C'est également à l'occasion de cette messe, que Monseigneur Jean Bernard Asseko, a informé l'assistance de la décision prise d'autorité par le parquet de la République, de faire procéder par un médecin légiste commis par lui, à l'autopsie du corps de feu Mboulou Beka le lundi 19 janvier, à 10h, en présence des représentants de la famille, qui pour la manifestation de la vérité, sont autorisés de recourir à l'assistance d'un médecin légiste de leur choix, pouvant faire office de contre expert. Mais grande fut la surprise de Monseigneur, d'enregistrer du procureur de la République, un refus catégorique d'accepter la présence à cette autopsie, du Dr Ndzigue Mba, médecin légiste choisi par la famille, menaçant même de jeter ce dernier en prison, si d'aventure il s'y pointait. Une attitude que ni la famille, ni les personnes venues assister à la messe du 14 janvier ne comprennent et suscite plusieurs interrogations.

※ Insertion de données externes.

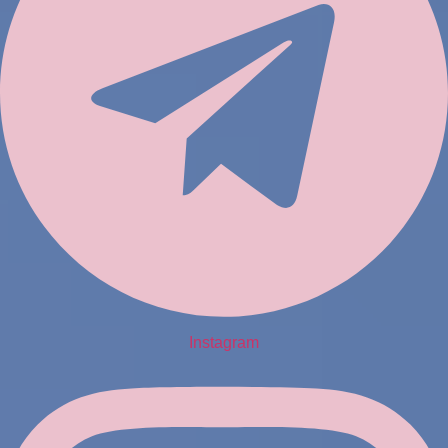
Instagram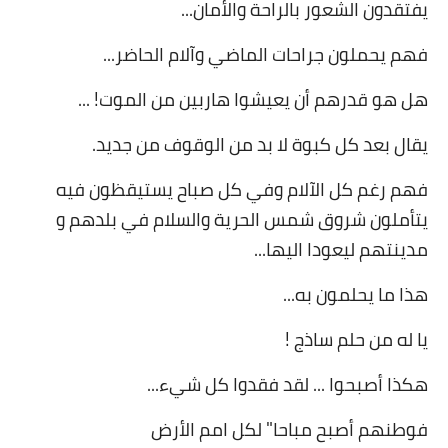
يفتقدون الشعور بالراحة والأمان
...
فهم يحملون جراحات الماضي وآلام الحاضر
...
هل هو قدرهم أن يعيشوا هاربين من الموت
... !
يقال بعد كل كبوة لا بد من الوقوف من جديد
.
فهم رغم كل الآلام وفي كل صباح يستيقظون فيه
يتأملون شروق شمس الحرية والسلام في بلدهم و
مدينتهم ليعودا اليها
...
هذا ما يحلمون به
...
يا له من حلم ساذج
!
هكذا أصبحوا ... لقد فقدوا كل شيء
...
فوطنهم أصبح مباحا" لكل امم الأرض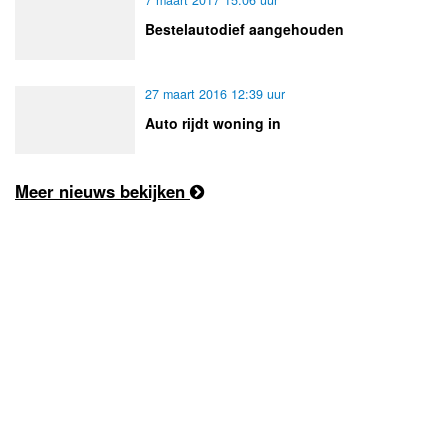
Bestelautodief aangehouden
27 maart 2016 12:39 uur
Auto rijdt woning in
Meer nieuws bekijken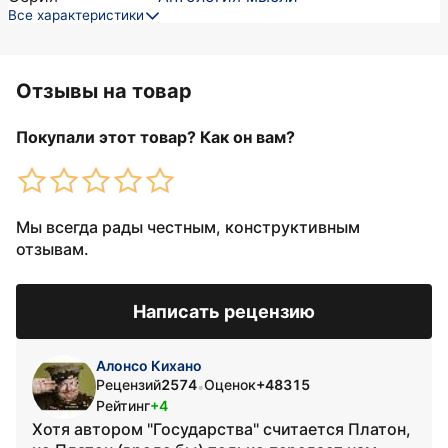
Все характеристики
Отзывы на товар
Покупали этот товар? Как он вам?
Мы всегда рады честным, конструктивным
отзывам.
Написать рецензию
Алонсо Кихано
Рецензий
2574
Оценок
+48315
•
Рейтинг
+4
Хотя автором "Государства" считается Платон,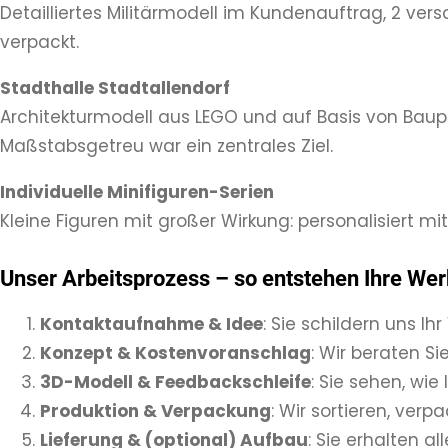
Detailliertes Militärmodell im Kundenauftrag, 2 ver
verpackt.
Stadthalle Stadtallendorf
Architekturmodell aus LEGO und auf Basis von Baup
Maßstabsgetreu war ein zentrales Ziel.
Individuelle Minifiguren-Serien
Kleine Figuren mit großer Wirkung: personalisiert m
Unser Arbeitsprozess – so entstehen Ihre We
Kontaktaufnahme & Idee
: Sie schildern uns Ih
Konzept & Kostenvoranschlag
: Wir beraten Si
3D-Modell & Feedbackschleife
: Sie sehen, wi
Produktion & Verpackung
: Wir sortieren, ve
Lieferung & (optional) Aufbau
: Sie erhalten a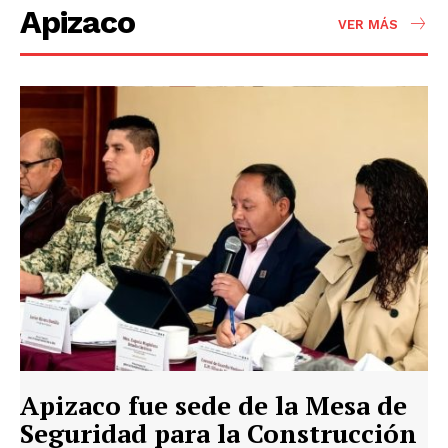
Apizaco
VER MÁS
Apizaco fue sede de la Mesa de
Seguridad para la Construcción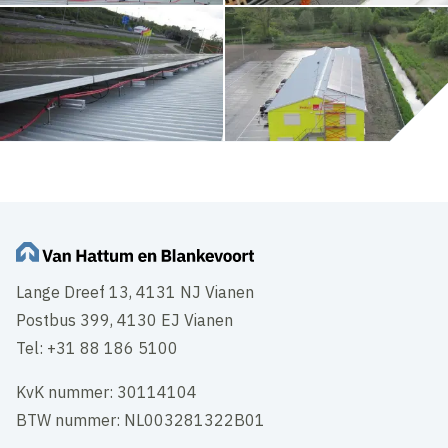
Lange Dreef 13, 4131 NJ Vianen
Postbus 399, 4130 EJ Vianen
Tel: +31 88 186 5100
KvK nummer: 30114104
BTW nummer: NL003281322B01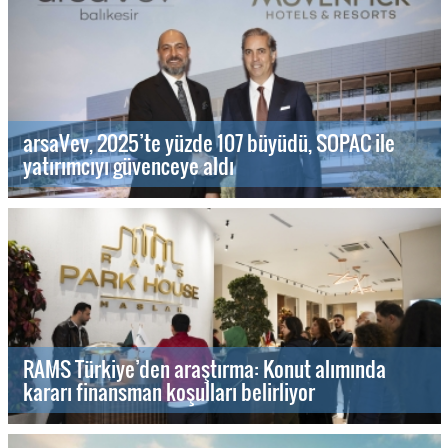
arsaVev, 2025’te yüzde 107 büyüdü, SOPAC ile
yatırımcıyı güvenceye aldı
RAMS Türkiye’den araştırma: Konut alımında
kararı finansman koşulları belirliyor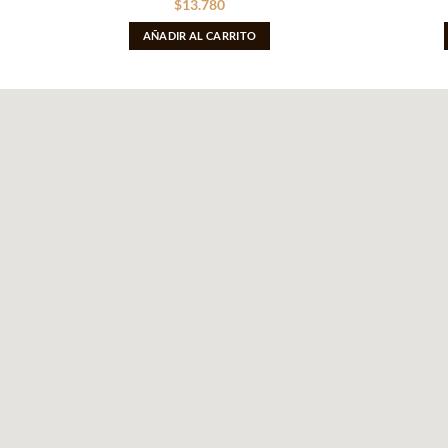
$
13.780
AÑADIR AL CARRITO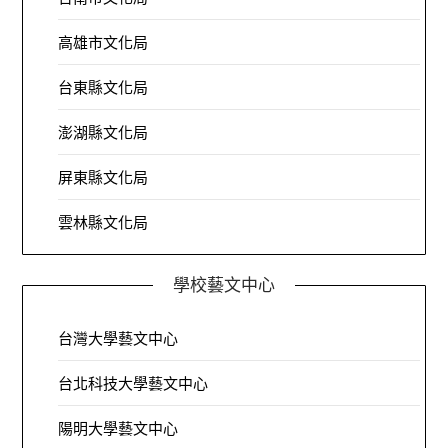
高雄市文化局
台東縣文化局
澎湖縣文化局
屏東縣文化局
雲林縣文化局
學校藝文中心
台灣大學藝文中心
台北科技大學藝文中心
陽明大學藝文中心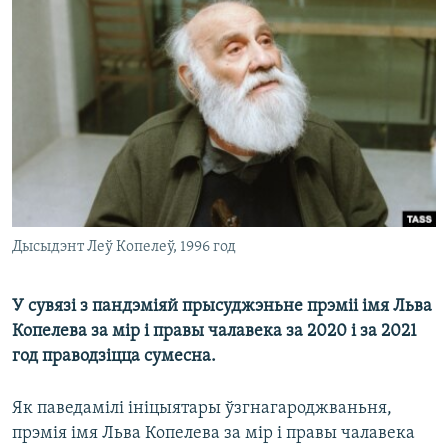
КУЛЬТУРА
МОВА
КАЛЯНДАР
НА ХВАЛЯХ СВАБОДЫ
Дысыдэнт Леў Копелеў, 1996 год
У сувязі з пандэміяй прысуджэньне прэміі імя Льва
Копелева за мір і правы чалавека за 2020 і за 2021
год праводзіцца сумесна.
Як паведамілі ініцыятары ўзгнагароджваньня,
прэмія імя Льва Копелева за мір і правы чалавека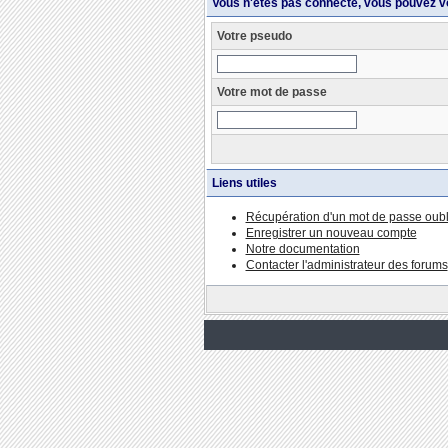
Vous n'êtes pas connecté, vous pouvez v
Votre pseudo
Votre mot de passe
Liens utiles
Récupération d'un mot de passe oubl
Enregistrer un nouveau compte
Notre documentation
Contacter l'administrateur des forums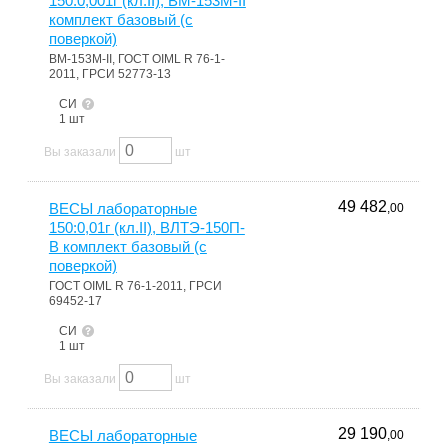
150:0,001г (кл.II), ВМ-153М-II
комплект базовый (с
поверкой)
ВМ-153М-II, ГОСТ OIML R 76-1-
2011, ГРСИ 52773-13
СИ
1 шт
Вы заказали
шт
49 482
ВЕСЫ лабораторные
,00
150:0,01г (кл.II), ВЛТЭ-150П-
В комплект базовый (с
поверкой)
ГОСТ OIML R 76-1-2011, ГРСИ
69452-17
СИ
1 шт
Вы заказали
шт
29 190
ВЕСЫ лабораторные
,00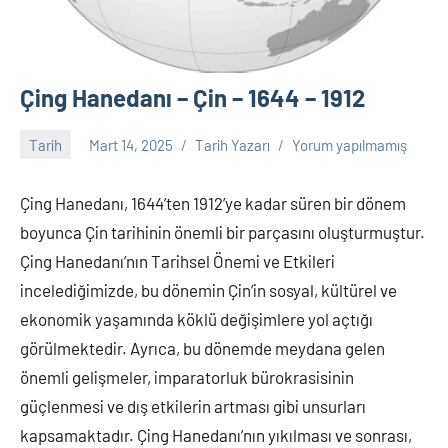
Çing Hanedanı – Çin – 1644 – 1912
Tarih
Mart 14, 2025
Tarih Yazarı
Yorum yapılmamış
Çing Hanedanı, 1644’ten 1912’ye kadar süren bir dönem
boyunca Çin tarihinin önemli bir parçasını oluşturmuştur.
Çing Hanedanı’nın Tarihsel Önemi ve Etkileri
incelediğimizde, bu dönemin Çin’in sosyal, kültürel ve
ekonomik yaşamında köklü değişimlere yol açtığı
görülmektedir. Ayrıca, bu dönemde meydana gelen
önemli gelişmeler, imparatorluk bürokrasisinin
güçlenmesi ve dış etkilerin artması gibi unsurları
kapsamaktadır. Çing Hanedanı’nın yıkılması ve sonrası,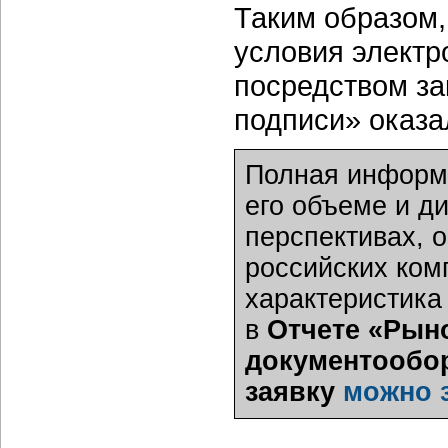
Таким образом
условия электр
посредством за
подписи» оказ
Полная информа
его объеме и д
перспективах, 
российских ком
характеристика
в
Отчете «Рын
документообор
заявку
можно 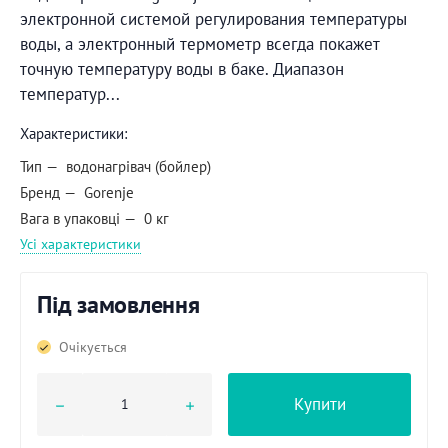
электронной системой регулирования температуры
воды, а электронный термометр всегда покажет
точную температуру воды в баке. Диапазон
температур...
Характеристики:
Тип
водонагрівач (бойлер)
Бренд
Gorenje
Вага в упаковці
0 кг
Усі характеристики
Під замовлення
Очікується
Купити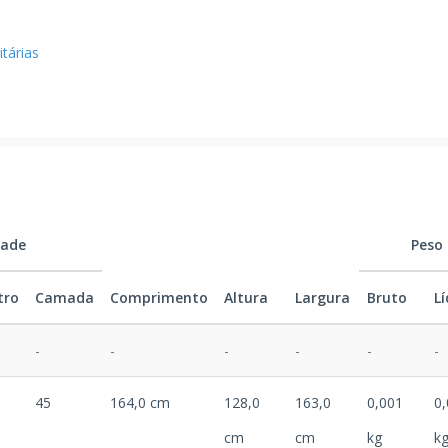
tárias
dade
Peso
tro
Camada
Comprimento
Altura
Largura
Bruto
L
-
-
-
-
-
-
45
164,0 cm
128,0
163,0
0,001
0
cm
cm
kg
k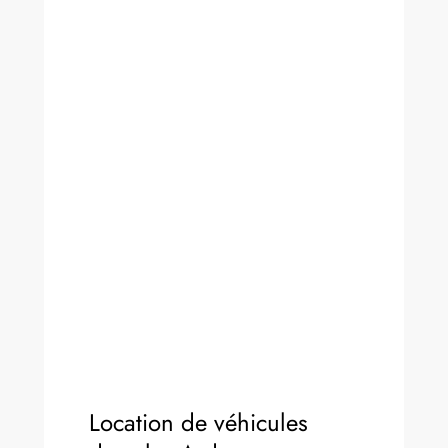
Location de véhicules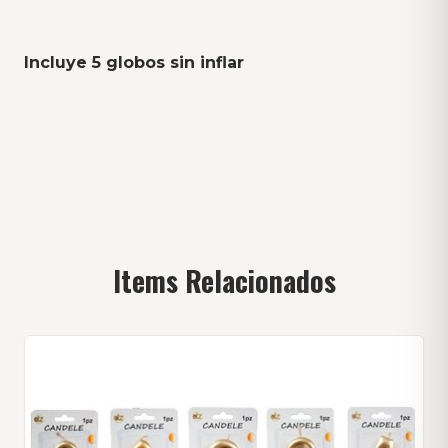
Incluye 5 globos sin inflar
Items Relacionados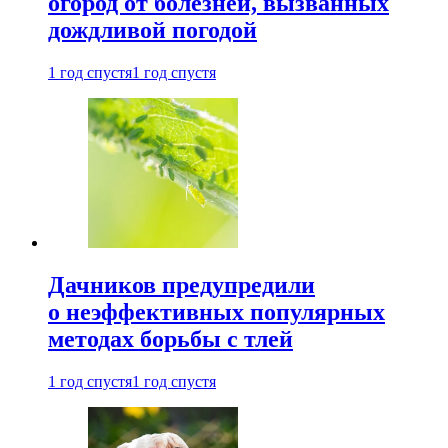
огород от болезней, вызванных
дождливой погодой
1 год спустя
1 год спустя
Дачников предупредили
о неэффективных популярных
методах борьбы с тлей
1 год спустя
1 год спустя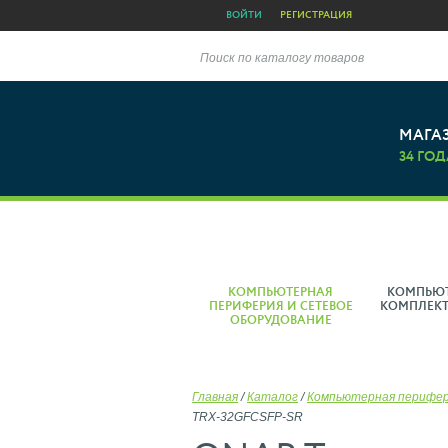
ВОЙТИ
РЕГИСТРАЦИЯ
Поиск по каталогу товаров
МАГА
34 ГОД
КОМПЬЮТЕРНАЯ
КОМПЬЮ
ПЕРИФЕРИЯ И СЕТЕВОЕ
КОМПЛЕК
ОБОРУДОВАНИЕ
Главная
/
Каталог
/
Компьютерная перифе
TRX-32GFCSFP-SR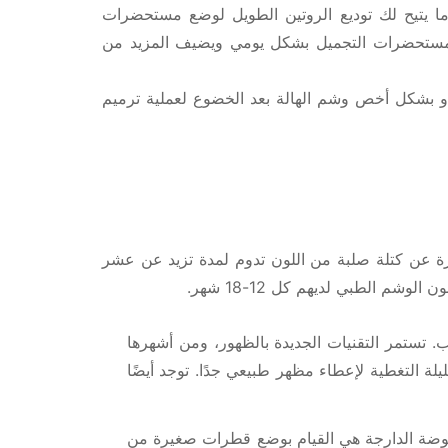
، ما يتيح لك توديع الروتين الطويل لوضع مستحضرات
م مستحضرات التجميل بشكل يومي ويضيف المزيد من
أو بشكل أخص وشم الهالة بعد الخضوع لعملية ترميم
رة عن كتلة صلبة من اللون تدوم لمدة تزيد عن عشر
م الطبي لديهم كل 12-18 شهر.
تستمر التقنيات الجديدة بالظهور، ومن أشهرها
ة التغطية لإعطاء مظهر طبيعي جدًا. توجد أيضًا
لموضة الدارجة هي القيام بوضع قطرات صغيرة من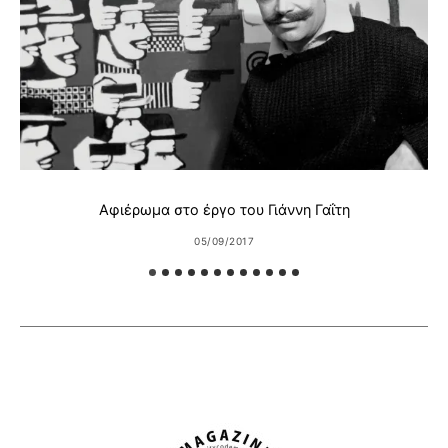
Αφιέρωμα στο έργο του Γιάννη Γαΐτη
05/09/2017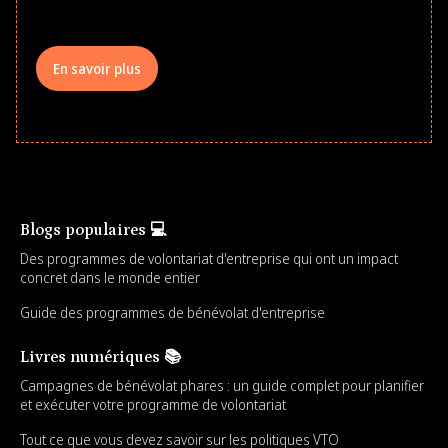
En savoir plus
Blogs populaires 💻
Des programmes de volontariat d'entreprise qui ont un impact
concret dans le monde entier
Guide des programmes de bénévolat d'entreprise
Livres numériques 📚
Campagnes de bénévolat phares : un guide complet pour planifier
et exécuter votre programme de volontariat
Tout ce que vous devez savoir sur les politiques VTO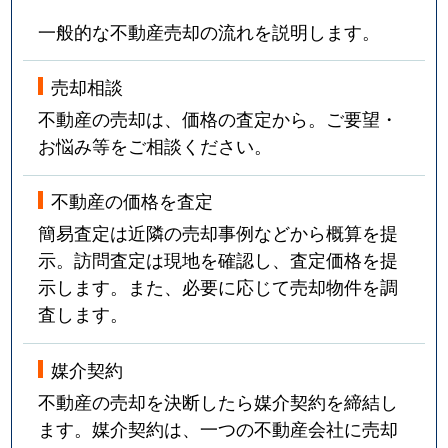
一般的な不動産売却の流れを説明します。
売却相談
不動産の売却は、価格の査定から。ご要望・
お悩み等をご相談ください。
不動産の価格を査定
簡易査定は近隣の売却事例などから概算を提
示。訪問査定は現地を確認し、査定価格を提
示します。また、必要に応じて売却物件を調
査します。
媒介契約
不動産の売却を決断したら媒介契約を締結し
ます。媒介契約は、一つの不動産会社に売却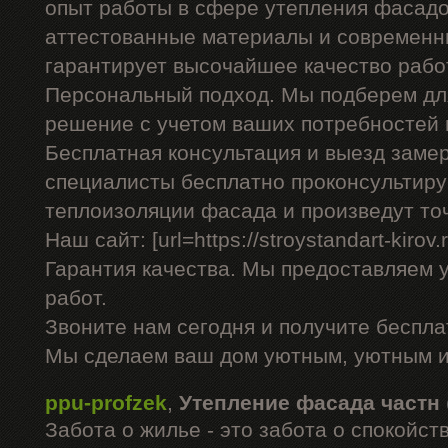
опыт работы в сфере утепления фасадо
аттестованные материалы и современны
гарантирует высочайшее качество рабо
Персональный подход. Мы подберем дл
решение с учетом ваших потребностей 
Бесплатная консультация и выезд заме
специалисты бесплатно проконсультиру
теплоизоляции фасада и произведут то
Наш сайт: [url=https://stroystandart-kirov
Гарантия качества. Мы предоставляем 
работ.
Звоните нам сегодня и получите беспл
Мы сделаем ваш дом уютным, уютным и
ppu-profzek
,
Утепление фасада частн
Забота о жилье - это забота о спокойс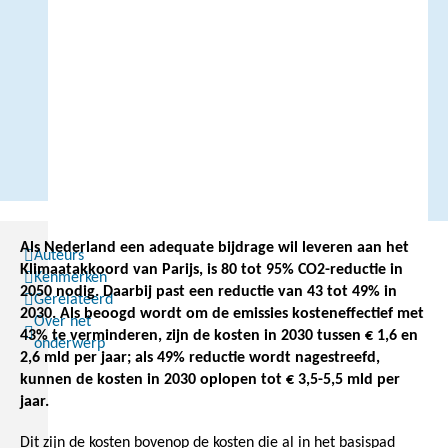
Als Nederland een adequate bijdrage wil leveren aan het
Auteurs
Klimaatakkoord van Parijs, is 80 tot 95% CO2-reductie in
Kenmerken
2050 nodig. Daarbij past een reductie van 43 tot 49% in
Gerelateerd
2030. Als beoogd wordt om de emissies kosteneffectief met
Over het
43% te verminderen, zijn de kosten in 2030 tussen € 1,6 en
onderwerp
2,6 mld per jaar; als 49% reductie wordt nagestreefd,
kunnen de kosten in 2030 oplopen tot € 3,5-5,5 mld per
jaar.
Dit zijn de kosten bovenop de kosten die al in het basispad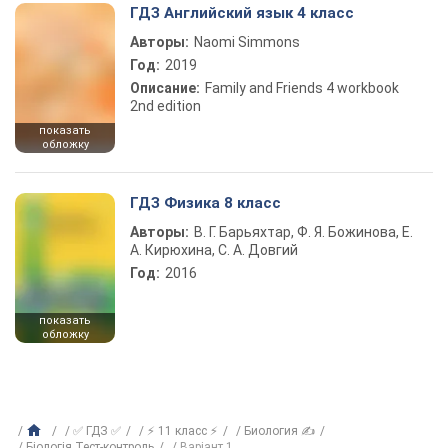
ГДЗ Английский язык 4 класс
Авторы:
Naomi Simmons
Год:
2019
Описание:
Family and Friends 4 workbook
2nd edition
показать
обложку
ГДЗ Физика 8 класс
Авторы:
В. Г. Барьяхтар, Ф. Я. Божинова, Е.
А. Кирюхина, С. А. Довгий
Год:
2016
показать
обложку
✅ ГДЗ ✅
⚡ 11 класс ⚡
Биология ✍
Біологія Тест-контроль
Варіант 1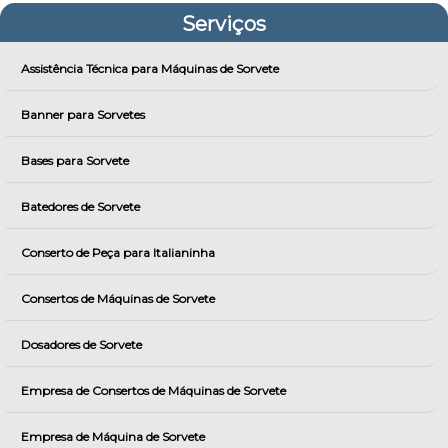
Serviços
Assistência Técnica para Máquinas de Sorvete
Banner para Sorvetes
Bases para Sorvete
Batedores de Sorvete
Conserto de Peça para Italianinha
Consertos de Máquinas de Sorvete
Dosadores de Sorvete
Empresa de Consertos de Máquinas de Sorvete
Empresa de Máquina de Sorvete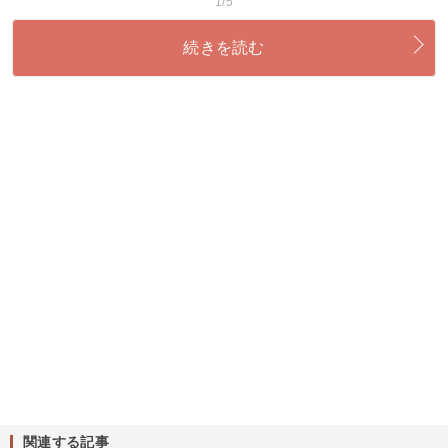
1/5
続きを読む
関連する記事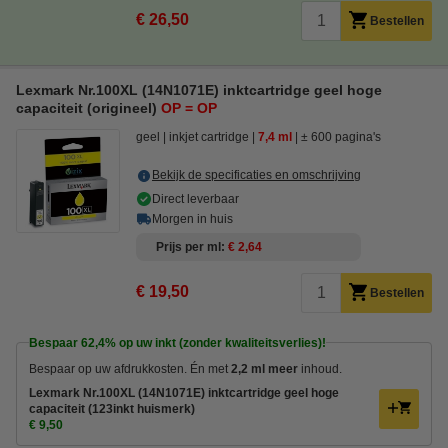
€ 26,50
Bestellen
Lexmark Nr.100XL (14N1071E) inktcartridge geel hoge
capaciteit (origineel)
OP = OP
geel
inkjet cartridge
7,4 ml
± 600 pagina's
Bekijk de specificaties en omschrijving
Direct leverbaar
Morgen in huis
Prijs per ml
€ 2,64
€ 19,50
Bestellen
Bespaar
62,4%
op uw inkt (zonder kwaliteitsverlies)!
Bespaar op uw afdrukkosten. Én met
2,2 ml meer
inhoud.
Lexmark Nr.100XL (14N1071E) inktcartridge geel hoge
capaciteit (123inkt huismerk)
€ 9,50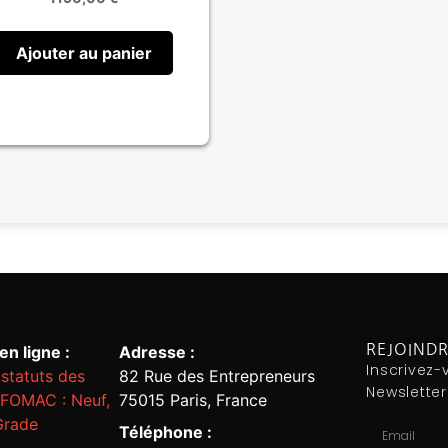
Ajouter au panier
REJOIND
n ligne :
Adresse :
Inscrivez-
statuts des
82 Rue des Entrepreneurs
Newsletter
NFOMAC : Neuf,
75015 Paris, France
Grade
Téléphone :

  • A quoi avait-il servi de faire appel à Mme Liliane Flore Pemba, médecin légiste qui autopsia le corps de Mboulou Beka le jour même de son assassinat, si c'est pour entendre le procureur de la République déclarer que l'enquête ne pouvait démarrer avant l'autopsie ?
  • L'enquête n'ayant jamais été menée jusqu'à nos jours, sur quoi c'est donc basé Bongo Ondimba II, pour affirmer sur les antennes de RFI, que le compatriote Mboulou Beka n'a pas été assassiné par les forces de l'ordre, tout en indiquant que "l'enquête est en cours" ?
  • Pourquoi Mme Sidonie Flore Ouwé refuse-t-elle que l'expertise du Dr Dr Ndzigue Mba, médecin légiste choisi par la famille, pour plus d'objectivité quand à manifestation de la vérité sur les circonstances et la cause de la mort de Mboulou Beka ?

Autant de questions qui laissent libre cours à toutes interprétations et font dire à certains, que le pouvoir tente de dissimuler la vérité et que le dossier de l'assassinat de ce jeune compatriote pourrait subir le même sort que ceux de plusieurs autres victimes du pouvoir pdg, restés sans suite. Dans tous les cas, selon la famille de Mboulou Beka, elle n'entend pas céder à quoi que ce soit, tant que la Lumiere n'aura pas été faite sur ce lâche assassinat de leur parent et la justice rendue.